"Dance, dance, dance". Rafał Mroczek nowym bohaterem internautów
Kto by się spodziewał, że Rafał Mroczek zostanie nowym ulubieńcem widzów tanecznego show? Już teraz wygląda na to, że aktor ma szansę wygrać "Dance, dance, dance".
Ruszyła druga edycja "Dance, dance, dance". Pisaliśmy wam o pierwszym odcinku, w którym nie brakowało emocji. Dostarczała ich przede wszystkim Anna Mucha, która postanowiła ostro komentować występy gwiazd. Widać zarzewie konfliktu z Kasią Stankiewicz, natomiast Mroczkiem (i występującym z nim Przemkiem Cypryańskim) Mucha była zachwycona.

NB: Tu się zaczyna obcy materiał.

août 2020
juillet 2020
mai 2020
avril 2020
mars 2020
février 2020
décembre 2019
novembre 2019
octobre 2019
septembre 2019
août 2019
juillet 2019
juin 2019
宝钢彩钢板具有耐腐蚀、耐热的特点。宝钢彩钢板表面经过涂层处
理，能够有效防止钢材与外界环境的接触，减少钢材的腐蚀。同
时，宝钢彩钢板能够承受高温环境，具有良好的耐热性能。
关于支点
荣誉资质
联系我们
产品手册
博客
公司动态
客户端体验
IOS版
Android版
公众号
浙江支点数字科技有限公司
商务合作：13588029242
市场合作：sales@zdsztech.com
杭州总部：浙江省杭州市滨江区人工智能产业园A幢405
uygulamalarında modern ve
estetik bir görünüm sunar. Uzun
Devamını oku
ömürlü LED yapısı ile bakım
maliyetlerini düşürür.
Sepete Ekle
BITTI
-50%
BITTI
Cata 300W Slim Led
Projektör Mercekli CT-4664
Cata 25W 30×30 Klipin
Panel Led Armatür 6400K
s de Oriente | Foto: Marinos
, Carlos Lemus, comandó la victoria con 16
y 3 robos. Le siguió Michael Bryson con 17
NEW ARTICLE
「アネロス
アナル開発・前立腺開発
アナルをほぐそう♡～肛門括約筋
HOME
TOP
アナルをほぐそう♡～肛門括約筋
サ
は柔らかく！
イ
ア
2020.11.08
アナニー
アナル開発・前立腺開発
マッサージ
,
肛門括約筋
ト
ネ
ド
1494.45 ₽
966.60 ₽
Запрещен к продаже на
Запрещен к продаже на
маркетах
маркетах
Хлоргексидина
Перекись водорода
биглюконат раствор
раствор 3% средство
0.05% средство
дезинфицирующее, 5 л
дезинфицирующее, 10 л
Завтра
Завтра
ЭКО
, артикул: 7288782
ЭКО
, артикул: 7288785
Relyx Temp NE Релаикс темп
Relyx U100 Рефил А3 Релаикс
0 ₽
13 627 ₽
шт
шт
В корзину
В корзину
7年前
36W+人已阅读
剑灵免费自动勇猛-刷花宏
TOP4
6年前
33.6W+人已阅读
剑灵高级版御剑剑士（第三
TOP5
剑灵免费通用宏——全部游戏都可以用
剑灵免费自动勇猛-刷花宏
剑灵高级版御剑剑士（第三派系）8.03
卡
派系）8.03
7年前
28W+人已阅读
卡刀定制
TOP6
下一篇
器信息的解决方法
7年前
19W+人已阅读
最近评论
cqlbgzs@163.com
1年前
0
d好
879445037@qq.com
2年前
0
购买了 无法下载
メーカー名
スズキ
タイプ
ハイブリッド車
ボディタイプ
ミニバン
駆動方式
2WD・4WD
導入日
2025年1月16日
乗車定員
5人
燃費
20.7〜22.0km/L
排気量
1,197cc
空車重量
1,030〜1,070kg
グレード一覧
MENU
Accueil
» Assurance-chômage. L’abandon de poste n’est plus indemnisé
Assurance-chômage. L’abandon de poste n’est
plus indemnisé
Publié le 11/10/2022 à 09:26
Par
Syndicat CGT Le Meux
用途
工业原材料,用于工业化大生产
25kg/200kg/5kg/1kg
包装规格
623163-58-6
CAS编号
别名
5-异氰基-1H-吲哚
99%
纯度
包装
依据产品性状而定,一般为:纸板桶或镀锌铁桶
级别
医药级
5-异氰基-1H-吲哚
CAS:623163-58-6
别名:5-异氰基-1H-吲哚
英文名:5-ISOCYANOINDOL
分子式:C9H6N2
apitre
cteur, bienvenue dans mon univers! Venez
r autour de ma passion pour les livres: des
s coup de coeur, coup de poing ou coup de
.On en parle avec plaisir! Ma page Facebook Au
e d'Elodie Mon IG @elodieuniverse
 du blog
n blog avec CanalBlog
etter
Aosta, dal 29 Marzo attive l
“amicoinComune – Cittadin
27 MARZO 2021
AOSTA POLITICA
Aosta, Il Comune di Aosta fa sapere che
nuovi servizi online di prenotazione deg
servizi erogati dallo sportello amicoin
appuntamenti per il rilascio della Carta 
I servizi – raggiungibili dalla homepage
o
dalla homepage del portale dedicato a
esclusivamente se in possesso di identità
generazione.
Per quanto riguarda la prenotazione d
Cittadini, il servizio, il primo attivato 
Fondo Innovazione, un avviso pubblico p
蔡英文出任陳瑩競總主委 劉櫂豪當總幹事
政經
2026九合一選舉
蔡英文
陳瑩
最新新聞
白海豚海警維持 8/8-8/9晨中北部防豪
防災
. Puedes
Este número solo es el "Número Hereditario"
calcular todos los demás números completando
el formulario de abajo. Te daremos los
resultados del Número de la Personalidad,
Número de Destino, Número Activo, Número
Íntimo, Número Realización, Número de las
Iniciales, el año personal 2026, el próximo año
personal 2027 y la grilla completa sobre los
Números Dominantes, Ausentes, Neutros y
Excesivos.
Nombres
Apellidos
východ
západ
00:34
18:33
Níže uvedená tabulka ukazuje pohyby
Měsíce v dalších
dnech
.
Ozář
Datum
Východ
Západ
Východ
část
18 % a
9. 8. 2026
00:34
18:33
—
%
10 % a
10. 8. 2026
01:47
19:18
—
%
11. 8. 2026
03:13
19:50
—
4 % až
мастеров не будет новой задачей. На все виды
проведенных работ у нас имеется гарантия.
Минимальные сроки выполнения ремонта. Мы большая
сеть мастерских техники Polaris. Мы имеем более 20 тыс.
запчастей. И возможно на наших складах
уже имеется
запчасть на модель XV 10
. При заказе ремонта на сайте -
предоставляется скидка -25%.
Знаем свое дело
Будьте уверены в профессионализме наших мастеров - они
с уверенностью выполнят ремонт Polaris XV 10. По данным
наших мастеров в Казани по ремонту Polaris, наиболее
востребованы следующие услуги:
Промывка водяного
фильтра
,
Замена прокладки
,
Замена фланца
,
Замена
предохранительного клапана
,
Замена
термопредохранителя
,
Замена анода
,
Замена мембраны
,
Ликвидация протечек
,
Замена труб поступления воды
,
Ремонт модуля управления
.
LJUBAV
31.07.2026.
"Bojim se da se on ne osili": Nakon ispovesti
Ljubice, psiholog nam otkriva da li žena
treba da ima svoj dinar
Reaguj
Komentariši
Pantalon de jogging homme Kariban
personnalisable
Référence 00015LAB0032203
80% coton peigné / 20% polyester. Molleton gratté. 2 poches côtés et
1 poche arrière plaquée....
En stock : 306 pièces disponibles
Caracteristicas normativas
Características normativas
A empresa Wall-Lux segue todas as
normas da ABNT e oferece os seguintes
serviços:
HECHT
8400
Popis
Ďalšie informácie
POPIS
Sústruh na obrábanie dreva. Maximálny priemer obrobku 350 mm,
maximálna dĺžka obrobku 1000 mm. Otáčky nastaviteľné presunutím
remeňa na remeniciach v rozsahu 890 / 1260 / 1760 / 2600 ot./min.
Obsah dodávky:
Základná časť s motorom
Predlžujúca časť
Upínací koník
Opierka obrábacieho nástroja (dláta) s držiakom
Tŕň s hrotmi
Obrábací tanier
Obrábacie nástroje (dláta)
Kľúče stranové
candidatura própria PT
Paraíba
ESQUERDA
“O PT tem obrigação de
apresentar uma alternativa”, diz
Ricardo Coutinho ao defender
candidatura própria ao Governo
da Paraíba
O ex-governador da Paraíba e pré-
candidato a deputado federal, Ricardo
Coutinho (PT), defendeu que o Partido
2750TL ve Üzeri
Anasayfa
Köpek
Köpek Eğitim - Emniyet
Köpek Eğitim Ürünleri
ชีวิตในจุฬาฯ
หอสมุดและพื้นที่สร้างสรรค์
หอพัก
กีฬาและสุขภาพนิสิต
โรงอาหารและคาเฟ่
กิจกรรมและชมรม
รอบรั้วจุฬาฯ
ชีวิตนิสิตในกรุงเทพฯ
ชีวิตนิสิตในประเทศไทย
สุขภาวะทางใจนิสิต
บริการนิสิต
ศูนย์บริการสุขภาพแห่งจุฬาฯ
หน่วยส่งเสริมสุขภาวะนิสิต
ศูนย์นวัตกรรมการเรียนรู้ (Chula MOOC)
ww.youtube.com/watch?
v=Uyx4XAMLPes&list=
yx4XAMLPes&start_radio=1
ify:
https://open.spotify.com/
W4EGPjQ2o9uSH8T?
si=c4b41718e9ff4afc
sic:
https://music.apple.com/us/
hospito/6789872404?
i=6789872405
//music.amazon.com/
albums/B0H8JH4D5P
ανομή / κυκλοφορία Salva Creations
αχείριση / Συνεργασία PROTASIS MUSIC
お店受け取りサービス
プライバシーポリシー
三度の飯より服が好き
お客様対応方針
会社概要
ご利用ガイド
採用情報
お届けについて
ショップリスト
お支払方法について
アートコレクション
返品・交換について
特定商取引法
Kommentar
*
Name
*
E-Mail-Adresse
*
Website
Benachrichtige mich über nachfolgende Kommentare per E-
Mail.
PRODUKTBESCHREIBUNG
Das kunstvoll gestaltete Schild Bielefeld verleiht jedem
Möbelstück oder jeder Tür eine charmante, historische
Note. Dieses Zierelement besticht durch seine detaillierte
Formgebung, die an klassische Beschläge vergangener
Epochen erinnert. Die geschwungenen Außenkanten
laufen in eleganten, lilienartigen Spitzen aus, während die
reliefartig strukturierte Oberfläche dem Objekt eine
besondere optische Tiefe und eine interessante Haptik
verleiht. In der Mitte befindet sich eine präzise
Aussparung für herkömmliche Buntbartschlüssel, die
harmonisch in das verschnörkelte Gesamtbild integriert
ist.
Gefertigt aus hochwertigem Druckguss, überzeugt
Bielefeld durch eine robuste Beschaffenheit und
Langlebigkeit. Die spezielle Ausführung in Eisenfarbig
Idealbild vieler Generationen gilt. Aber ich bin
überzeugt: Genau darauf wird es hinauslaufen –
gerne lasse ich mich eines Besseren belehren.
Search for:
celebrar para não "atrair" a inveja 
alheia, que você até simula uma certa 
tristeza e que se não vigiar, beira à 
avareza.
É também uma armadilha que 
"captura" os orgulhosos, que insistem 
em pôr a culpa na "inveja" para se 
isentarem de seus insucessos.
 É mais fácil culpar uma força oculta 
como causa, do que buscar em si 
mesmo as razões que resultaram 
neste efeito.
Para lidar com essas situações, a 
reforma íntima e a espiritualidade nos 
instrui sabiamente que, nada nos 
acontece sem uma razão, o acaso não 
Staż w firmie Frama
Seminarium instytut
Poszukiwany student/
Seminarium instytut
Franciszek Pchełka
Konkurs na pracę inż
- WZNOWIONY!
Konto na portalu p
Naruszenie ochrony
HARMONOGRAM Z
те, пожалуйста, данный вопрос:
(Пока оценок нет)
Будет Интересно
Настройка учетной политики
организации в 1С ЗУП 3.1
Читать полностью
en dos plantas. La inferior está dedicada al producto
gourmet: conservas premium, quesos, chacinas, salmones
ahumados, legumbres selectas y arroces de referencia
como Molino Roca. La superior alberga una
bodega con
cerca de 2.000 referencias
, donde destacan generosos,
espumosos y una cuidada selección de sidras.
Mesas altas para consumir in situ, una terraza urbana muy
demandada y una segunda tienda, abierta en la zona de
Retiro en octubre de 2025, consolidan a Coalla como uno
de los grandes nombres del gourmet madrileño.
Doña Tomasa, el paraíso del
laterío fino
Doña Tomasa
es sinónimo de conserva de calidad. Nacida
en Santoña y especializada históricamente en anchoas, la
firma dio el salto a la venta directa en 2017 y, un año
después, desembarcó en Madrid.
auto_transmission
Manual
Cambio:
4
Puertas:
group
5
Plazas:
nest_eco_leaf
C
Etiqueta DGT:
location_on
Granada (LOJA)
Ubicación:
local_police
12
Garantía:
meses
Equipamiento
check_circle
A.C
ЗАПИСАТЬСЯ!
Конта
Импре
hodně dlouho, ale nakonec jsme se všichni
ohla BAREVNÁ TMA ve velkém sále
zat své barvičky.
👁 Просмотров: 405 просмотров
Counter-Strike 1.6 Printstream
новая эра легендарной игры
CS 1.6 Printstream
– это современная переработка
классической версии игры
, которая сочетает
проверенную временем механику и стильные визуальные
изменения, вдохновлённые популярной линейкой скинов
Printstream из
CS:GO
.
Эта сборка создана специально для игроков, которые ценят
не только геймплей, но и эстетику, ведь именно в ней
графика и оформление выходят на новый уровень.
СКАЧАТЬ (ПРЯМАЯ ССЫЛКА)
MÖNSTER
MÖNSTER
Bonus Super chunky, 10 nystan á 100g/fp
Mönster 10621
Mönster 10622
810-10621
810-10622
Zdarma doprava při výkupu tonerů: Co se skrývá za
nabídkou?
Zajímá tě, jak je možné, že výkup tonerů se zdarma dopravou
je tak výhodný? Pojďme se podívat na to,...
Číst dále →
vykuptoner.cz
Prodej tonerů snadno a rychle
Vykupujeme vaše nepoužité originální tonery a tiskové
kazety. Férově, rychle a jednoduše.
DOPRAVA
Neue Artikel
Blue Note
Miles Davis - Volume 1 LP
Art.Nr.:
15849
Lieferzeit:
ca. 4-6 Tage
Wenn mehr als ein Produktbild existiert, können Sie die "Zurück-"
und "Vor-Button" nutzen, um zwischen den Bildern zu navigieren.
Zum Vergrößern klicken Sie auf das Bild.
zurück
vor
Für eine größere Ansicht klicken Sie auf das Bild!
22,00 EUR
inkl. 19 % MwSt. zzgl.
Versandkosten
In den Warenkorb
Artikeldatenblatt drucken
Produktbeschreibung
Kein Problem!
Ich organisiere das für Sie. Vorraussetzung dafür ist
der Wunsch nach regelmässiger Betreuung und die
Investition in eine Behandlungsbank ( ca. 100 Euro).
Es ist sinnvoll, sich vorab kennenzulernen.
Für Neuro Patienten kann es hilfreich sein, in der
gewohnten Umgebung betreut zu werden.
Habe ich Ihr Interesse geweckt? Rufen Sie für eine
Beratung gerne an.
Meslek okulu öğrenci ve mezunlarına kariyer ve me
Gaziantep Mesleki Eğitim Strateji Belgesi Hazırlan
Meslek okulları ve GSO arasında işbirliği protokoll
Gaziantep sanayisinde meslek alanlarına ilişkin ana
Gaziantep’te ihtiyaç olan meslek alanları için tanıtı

Rafał i Przemek najpierw zatańczyli do "Human" zespołu Rag'n'Bone. W drugiej części programu, w występach solo, parę reprezentował Mroczek. Aktor tańczył do hitu Bruno Marsa. I zachwycił kolejny raz.
- Zrobiłeś naprawdę dobrą robotę, ustawiłeś bardzo wysoko poprzeczkę swoim rywalom - komentował Robert Kupisz.
Mroczek i Cypryański zdobyli najwięcej punktów i tym samym wygrali odcinek.
Internauci są zdania, że to właśnie ta para ma największe szanse na finał. Pod adresem Mroczka sypią się same pozytywne komentarze.
"Rafał i Przemek mocno wyprzedzili resztę uczestników póki co" - czytamy na facebookowym profilu "Dance, dance, dance".
"Rafał i Przemek. Mają talent, ale też włożyli ogrom pracy i totalne zaangażowanie w to, czego się podjęli. Szacun. Rafał w solówce pozamiatał" - pisze inny użytkownik.
"Ogień!" - to już komentarz o solowym występie Mroczka.
Kto by się spodziewał? Mroczek i Cypryański pokazali, że mają do siebie ogromny dystans i wiedzą, że stresując się tym, co ludzie mogą powiedzieć, nie wypadną najlepiej.